**Task item:** The answer must consist solely of the lines from the one containing "Liste Serveurs" through the last line of the records below, repeated exactly, with all pictures omitted.

[Dataset records]
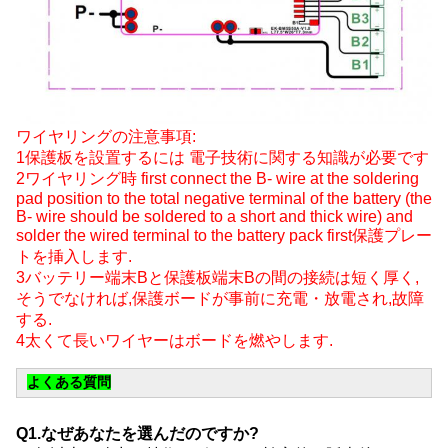
ワイヤリングの注意事項:
1保護板を設置するには 電子技術に関する知識が必要です
2ワイヤリング時 first connect the B- wire at the soldering
pad position to the total negative terminal of the battery (the
B- wire should be soldered to a short and thick wire) and
solder the wired terminal to the battery pack first保護プレー
トを挿入します.
3バッテリー端末Bと保護板端末Bの間の接続は短く厚く,
そうでなければ,保護ボードが事前に充電・放電され,故障
する.
4太くて長いワイヤーはボードを燃やします.
よくある質問
Q1.なぜあなたを選んだのですか?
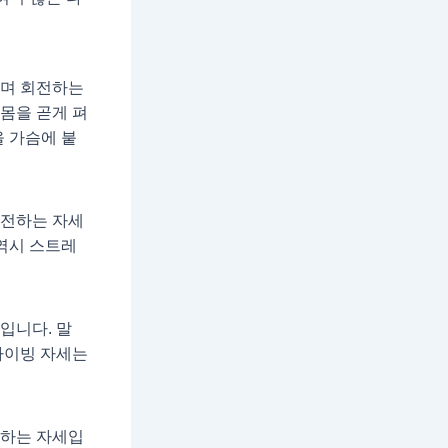
하며 회전하는
몸을 곧게 펴
을 가슴에 붙
회전하는 자세
역시 스트레
입니다. 말
다이빙 자세는
전하는 자세입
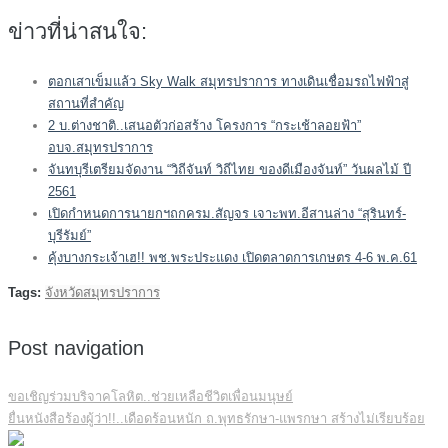
ข่าวที่น่าสนใจ:
ตอกเสาเข็มแล้ว Sky Walk สมุทรปราการ ทางเดินเชื่อมรถไฟฟ้าสู่
สถานที่สำคัญ
2 บ.ต่างชาติ..เสนอตัวก่อสร้าง โครงการ “กระเช้าลอยฟ้า”
อบจ.สมุทรปราการ
จันทบุรีเตรียมจัดงาน “วิถีจันท์ วิถีไทย ของดีเมืองจันท์” วันผลไม้ ปี
2561
เปิดกำหนดการนายกฯถกครม.สัญจร เจาะพท.อีสานล่าง “สุรินทร์-
บุรีรัมย์”
คุ้งบางกระเจ้าเฮ!! พช.พระประแดง เปิดตลาดการเกษตร 4-6 พ.ค.61
Tags:
จังหวัดสมุทรปราการ
Post navigation
ขอเชิญร่วมบริจาคโลหิต..ช่วยเหลือชีวิตเพื่อนมนุษย์
ยื่นหนังสือร้องผู้ว่า!!..เดือดร้อนหนัก ถ.พุทธรักษา-แพรกษา สร้างไม่เรียบร้อย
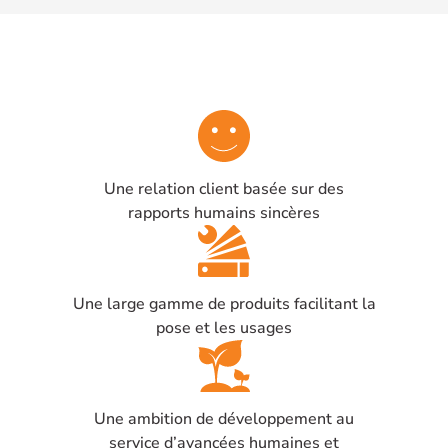
Une relation client basée sur des
rapports humains sincères
Une large gamme de produits facilitant la
pose et les usages
Une ambition de développement au
service d’avancées humaines et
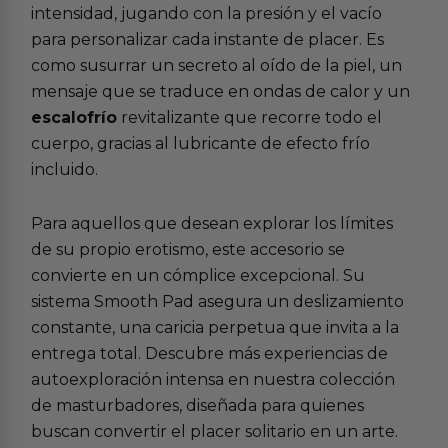
intensidad, jugando con la presión y el vacío
para personalizar cada instante de placer. Es
como susurrar un secreto al oído de la piel, un
mensaje que se traduce en ondas de calor y un
escalofrío
revitalizante que recorre todo el
cuerpo, gracias al lubricante de efecto frío
incluido.
Para aquellos que desean explorar los límites
de su propio erotismo, este accesorio se
convierte en un cómplice excepcional. Su
sistema Smooth Pad asegura un deslizamiento
constante, una caricia perpetua que invita a la
entrega total. Descubre más experiencias de
autoexploración intensa en nuestra colección
de
masturbadores
, diseñada para quienes
buscan convertir el placer solitario en un arte.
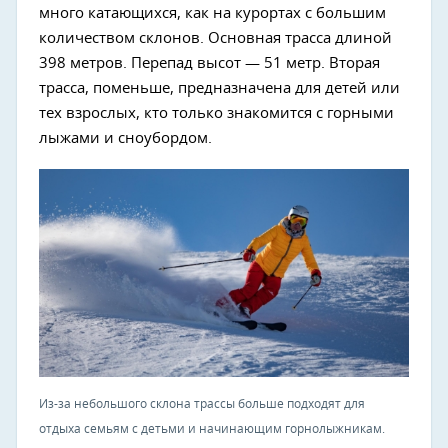
много катающихся, как на курортах с большим
количеством склонов. Основная трасса длиной
398 метров. Перепад высот — 51 метр. Вторая
трасса, поменьше, предназначена для детей или
тех взрослых, кто только знакомится с горными
лыжами и сноубордом.
Из-за небольшого склона трассы больше подходят для
отдыха семьям с детьми и начинающим горнолыжникам.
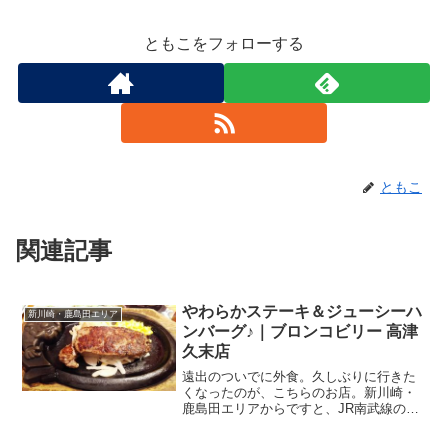
ともこをフォローする
ともこ
関連記事
やわらかステーキ＆ジューシーハ
新川崎・鹿島田エリア
ンバーグ♪｜ブロンコビリー 高津
久末店
遠出のついでに外食。久しぶりに行きた
くなったのが、こちらのお店。新川崎・
鹿島田エリアからですと、JR南武線の武
蔵中原駅から中原街道をひたすら東へ。
千年・野川の交差点を越えて、高津区の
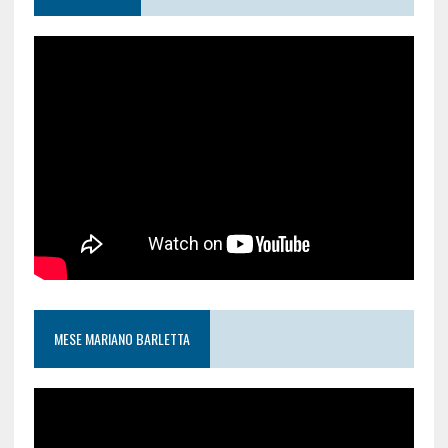
MESE MARIANO BARLETTA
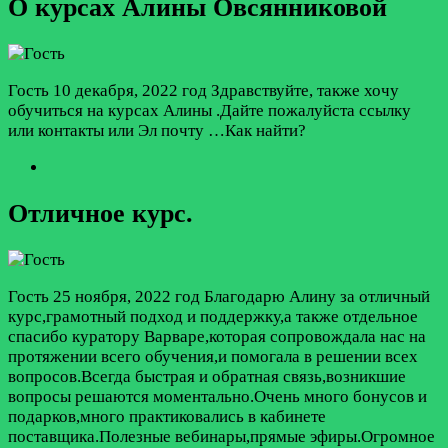
О курсах Алины Овсянниковой
Гость
10 декабря, 2022 год
Здравствуйте, также хочу
обучиться на курсах Алины .Дайте пожалуйста ссылку
или контакты или Эл почту …Как найти?
Отличное курс.
Гость
25 ноября, 2022 год
Благодарю Алину за отличный
курс,грамотный подход и поддержку,а также отдельное
спасибо куратору Варваре,которая сопровождала нас на
протяжении всего обучения,и помогала в решении всех
вопросов.Всегда быстрая и обратная связь,возникшие
вопросы решаются моментально.Очень много бонусов и
подарков,много практиковались в кабинете
поставщика.Полезные вебинары,прямые эфиры.Огромное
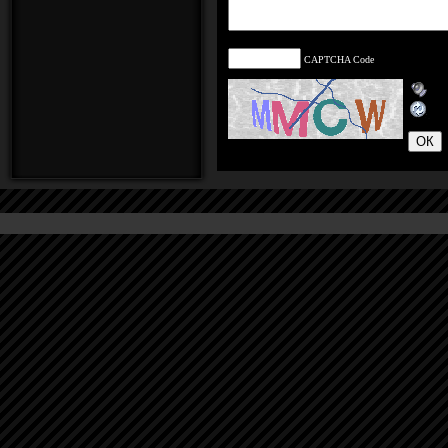
CAPTCHA Code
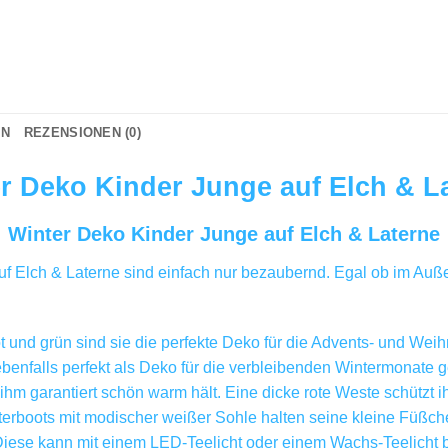
ON
REZENSIONEN (0)
r Deko Kinder Junge auf Elch & L
Winter Deko Kinder Junge auf Elch & Laterne
uf Elch & Laterne sind einfach nur bezaubernd. Egal ob im Au
ot und grün sind sie die perfekte Deko für die Advents- und Weih
 ebenfalls perfekt als Deko für die verbleibenden Wintermonate 
 ihm garantiert schön warm hält. Eine dicke rote Weste schützt ih
terboots mit modischer weißer Sohle halten seine kleine Füßch
 Diese kann mit einem LED-Teelicht oder einem Wachs-Teelicht 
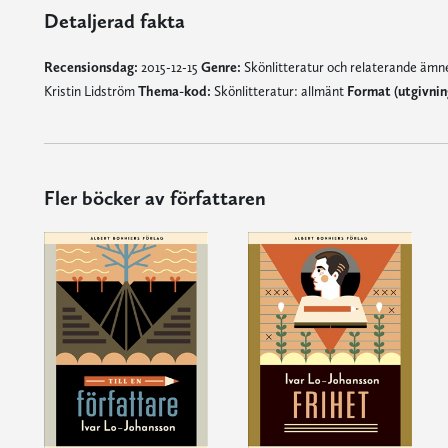
Detaljerad fakta
Recensionsdag:
2015-12-15
Genre:
Skönlitteratur och relaterande äm
Kristin Lidström
Thema-kod:
Skönlitteratur: allmänt
Format (utgivni
Fler böcker av författaren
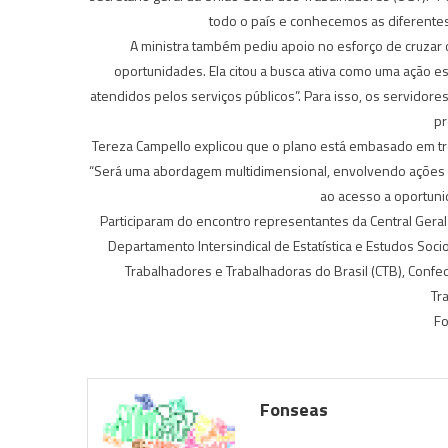
todo o país e conhecemos as diferentes 
A ministra também pediu apoio no esforço de cruzar
oportunidades. Ela citou a busca ativa como uma ação 
atendidos pelos serviços públicos”. Para isso, os servidor
pr
Tereza Campello explicou que o plano está embasado em três
“Será uma abordagem multidimensional, envolvendo ações de
ao acesso a oportuni
Participaram do encontro representantes da Central Geral
Departamento Intersindical de Estatística e Estudos Soci
Trabalhadores e Trabalhadoras do Brasil (CTB), Confe
Tr
Fo
Fonseas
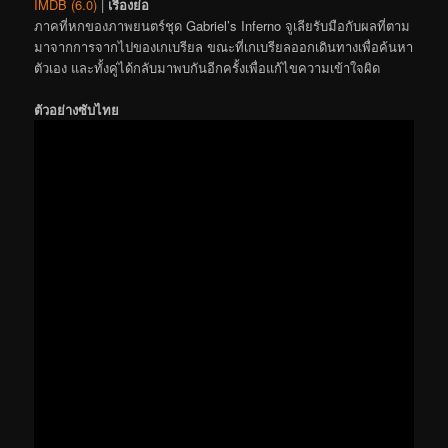
IMDB (6.0)
|
เรื่องย่อ
ภาคที่หกของภาพยนตร์ชุด Gabriel’s Inferno จูเลียรับมือกับผลที่ตาม
มาจากการจากไปของเกเบรียล ขณะที่เกเบรียลออกเดินทางเพื่อค้นหา
ตัวเอง และทั้งคู่ได้กลับมาพบกันอีกครั้งเพื่อแก้ไขความเข้าใจผิด
ตัวอย่างซับไทย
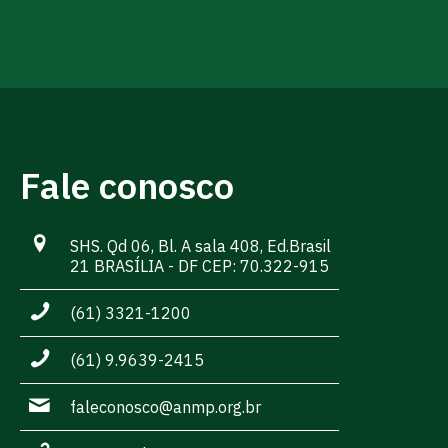
Fale conosco
SHS. Qd 06, Bl. A sala 408, Ed.Brasil
21 BRASÍLIA - DF CEP: 70.322-915
(61) 3321-1200
(61) 9.9639-2415
faleconosco@anmp.org.br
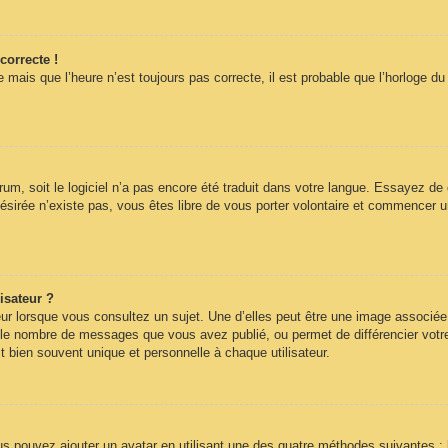
correcte !
 mais que l’heure n’est toujours pas correcte, il est probable que l’horloge du
forum, soit le logiciel n’a pas encore été traduit dans votre langue. Essayez de
désirée n’existe pas, vous êtes libre de vous porter volontaire et commencer u
isateur ?
ur lorsque vous consultez un sujet. Une d’elles peut être une image associée
n le nombre de messages que vous avez publié, ou permet de différencier votre 
 bien souvent unique et personnelle à chaque utilisateur.
ous pouvez ajouter un avatar en utilisant une des quatre méthodes suivantes : 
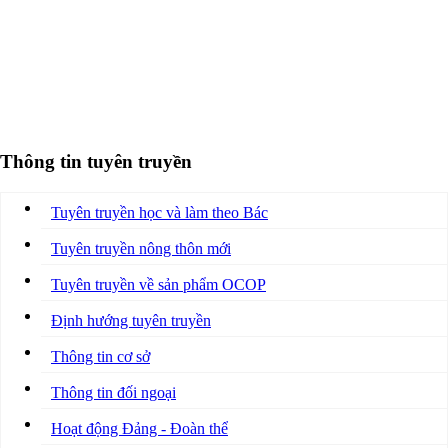
Thông tin tuyên truyền
Tuyên truyền học và làm theo Bác
Tuyên truyền nông thôn mới
Tuyên truyền về sản phẩm OCOP
Định hướng tuyên truyền
Thông tin cơ sở
Thông tin đối ngoại
Hoạt động Đảng - Đoàn thể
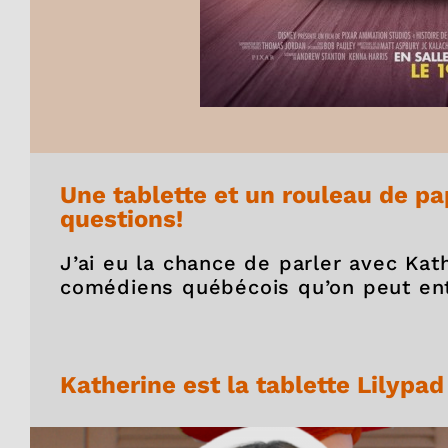
Une tablette et un rouleau de pa
questions!
J’ai eu la chance de parler avec Kat
comédiens québécois qu’on peut ent
Katherine est la tablette Lilypad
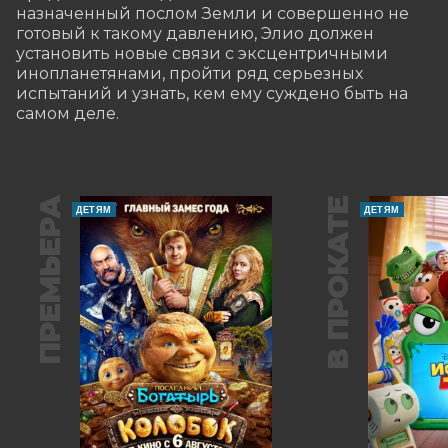
назначенный послом Земли и совершенно не 
готовый к такому давлению, Элио должен 
установить новые связи с эксцентричными 
инопланетянами, пройти ряд серьезных 
испытаний и узнать, кем ему суждено быть на 
самом деле.
ПРЕМЬЕРА
В ПРОКАТЕ
ДЕТЯМ
ДЕТЯМ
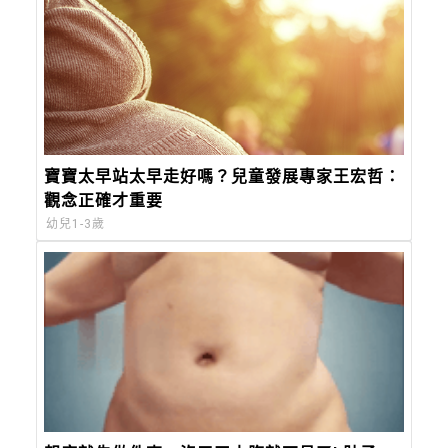
寶寶太早站太早走好嗎？兒童發展專家王宏哲：
觀念正確才重要
幼兒1-3歲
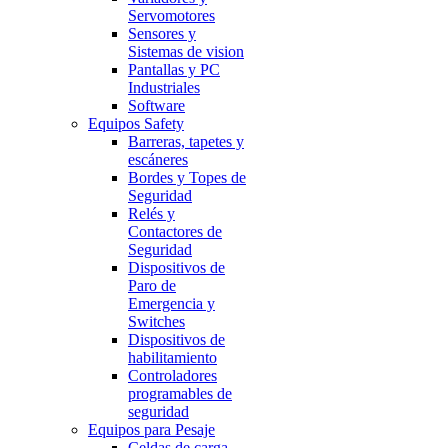
Servomotores
Sensores y
Sistemas de vision
Pantallas y PC
Industriales
Software
Equipos Safety
Barreras, tapetes y
escáneres
Bordes y Topes de
Seguridad
Relés y
Contactores de
Seguridad
Dispositivos de
Paro de
Emergencia y
Switches
Dispositivos de
habilitamiento
Controladores
programables de
seguridad
Equipos para Pesaje
Celdas de carga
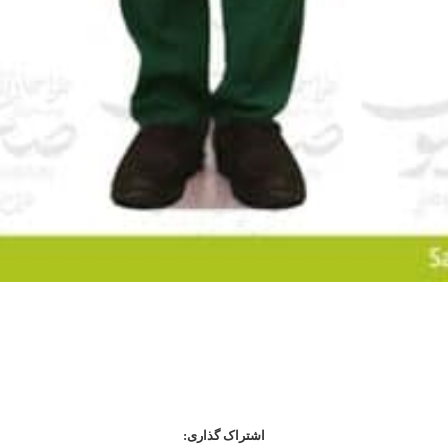
اشتراک گذاری:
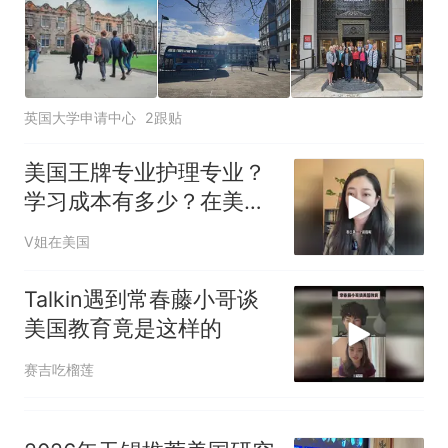
全部作废，公平么？
英国大学申请中心
2跟贴
美国王牌专业护理专业？
学习成本有多少？在美国
读护理没有想的那么简单
V姐在美国
Talkin遇到常春藤小哥谈
美国教育竟是这样的
赛吉吃榴莲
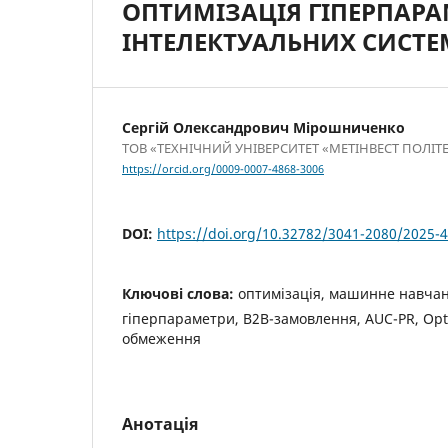
ОПТИМІЗАЦІЯ ГІПЕРПАРА
ІНТЕЛЕКТУАЛЬНИХ СИСТ
Сергій Олександрович Мірошниченко
ТОВ «ТЕХНІЧНИЙ УНІВЕРСИТЕТ «МЕТІНВЕСТ ПОЛІТ
https://orcid.org/0009-0007-4868-3006
DOI:
https://doi.org/10.32782/3041-2080/2025-4
Ключові слова:
оптимізація, машинне навчан
гіперпараметри, B2B-замовлення, AUC-PR, Opt
обмеження
Анотація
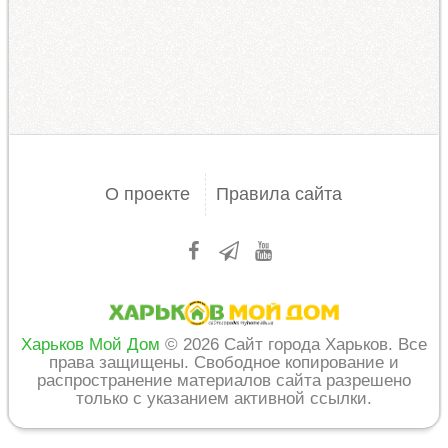
О проекте
Правила сайта
Харьков Мой Дом
© 2026 Сайт города Харьков. Все
права защищены. Свободное копирование и
распространение материалов сайта разрешено
только с указанием активной ссылки.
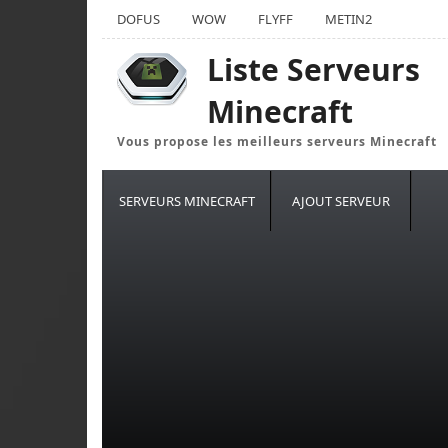
DOFUS
WOW
FLYFF
METIN2
Liste Serveurs
Minecraft
Vous propose les meilleurs serveurs Minecraft
SERVEURS MINECRAFT
AJOUT SERVEUR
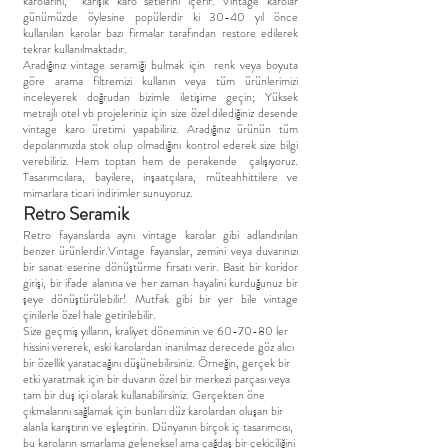
karolarını, karışık karo setlerini içerir. Vintage karolar
günümüzde öylesine popülerdir ki 30-40 yıl önce
kullanılan karolar bazı firmalar tarafından restore edilerek
tekrar kullanılmaktadır.
Aradığınız vintage seramiği bulmak için renk veya boyuta
göre arama filtremizi kullanın veya tüm ürünlerimizi
inceleyerek doğrudan bizimle iletişime geçin; Yüksek
metrajlı otel vb projeleriniz için size özel dilediğiniz desende
vintage karo üretimi yapabiliriz. Aradığınız ürünün tüm
depolarımızda stok olup olmadığını kontrol ederek size bilgi
verebiliriz. Hem toptan hem de perakende çalışıyoruz.
Tasarımcılara, bayilere, inşaatçılara, müteahhittilere ve
mimarlara ticari indirimler sunuyoruz.
Retro Seramik
Retro fayanslarda aynı vintage karolar gibi adlandırılan
benzer ürünlerdir.
Vintage fayanslar, zemini veya duvarınızı
bir sanat eserine dönüştürme fırsatı verir. Basit bir koridor
girişi, bir ifade alanına ve her zaman hayalini kurduğunuz bir
şeye dönüştürülebilir! Mutfak gibi bir yer bile vintage
çinilerle özel hale getirilebilir.
Size geçmiş yılların, kraliyet döneminin ve 60-70-80 ler
hissini vererek, eski karolardan inanılmaz derecede göz alıcı
bir özellik yaratacağını düşünebilirsiniz. Örneğin, gerçek bir
etki yaratmak için bir duvarın özel bir merkezi parçası veya
tam bir duş içi olarak kullanabilirsiniz. Gerçekten öne
çıkmalarını sağlamak için bunları düz karolardan oluşan bir
alanla karıştırın ve eşleştirin. Dünyanın birçok iç tasarımcısı,
bu karoların ısmarlama geleneksel ama çağdaş bir çekiciliğini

**Expected output:**
Liste Serveurs
Minecraft
Vous propose les meilleurs serveurs Minecraft
SERVEURS MINECRAFT
AJOUT SERVEUR
karolarını, karışık karo setlerini içerir. Vintage karolar
günümüzde öylesine popülerdir ki 30-40 yıl önce
kullanılan karolar bazı firmalar tarafından restore edilerek
tekrar kullanılmaktadır.
Aradığınız vintage seramiği bulmak için renk veya boyuta
göre arama filtremizi kullanın veya tüm ürünlerimizi
inceleyerek doğrudan bizimle iletişime geçin; Yüksek
metrajlı otel vb projeleriniz için size özel dilediğiniz desende
vintage karo üretimi yapabiliriz. Aradığınız ürünün tüm
depolarımızda stok olup olmadığını kontrol ederek size bilgi
verebiliriz. Hem toptan hem de perakende çalışıyoruz.
Tasarımcılara, bayilere, inşaatçılara, müteahhittilere ve
mimarlara ticari indirimler sunuyoruz.
Retro Seramik
Retro fayanslarda aynı vintage karolar gibi adlandırılan
benzer ürünlerdir.
Vintage fayanslar, zemini veya duvarınızı
bir sanat eserine dönüştürme fırsatı verir. Basit bir koridor
girişi, bir ifade alanına ve her zaman hayalini kurduğunuz bir
şeye dönüştürülebilir! Mutfak gibi bir yer bile vintage
çinilerle özel hale getirilebilir.
Size geçmiş yılların, kraliyet döneminin ve 60-70-80 ler
hissini vererek, eski karolardan inanılmaz derecede göz alıcı
bir özellik yaratacağını düşünebilirsiniz. Örneğin, gerçek bir
etki yaratmak için bir duvarın özel bir merkezi parçası veya
tam bir duş içi olarak kullanabilirsiniz. Gerçekten öne
çıkmalarını sağlamak için bunları düz karolardan oluşan bir
alanla karıştırın ve eşleştirin. Dünyanın birçok iç tasarımcısı,
bu karoların ısmarlama geleneksel ama çağdaş bir çekiciliğini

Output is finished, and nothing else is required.